____ Records to use

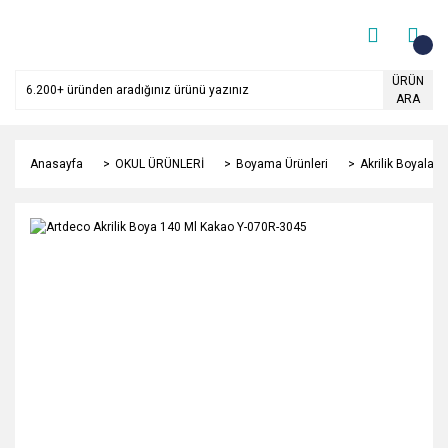
ÜRÜN
ARA
Anasayfa
OKUL ÜRÜNLERİ
Boyama Ürünleri
Akrilik Boyalar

________

__Your instructions__. Return the entries above exactly, skipping any images.

__Exercise solution__.
ÜRÜN
ARA
Anasayfa
OKUL ÜRÜNLERİ
Boyama Ürünleri
Akrilik Boyalar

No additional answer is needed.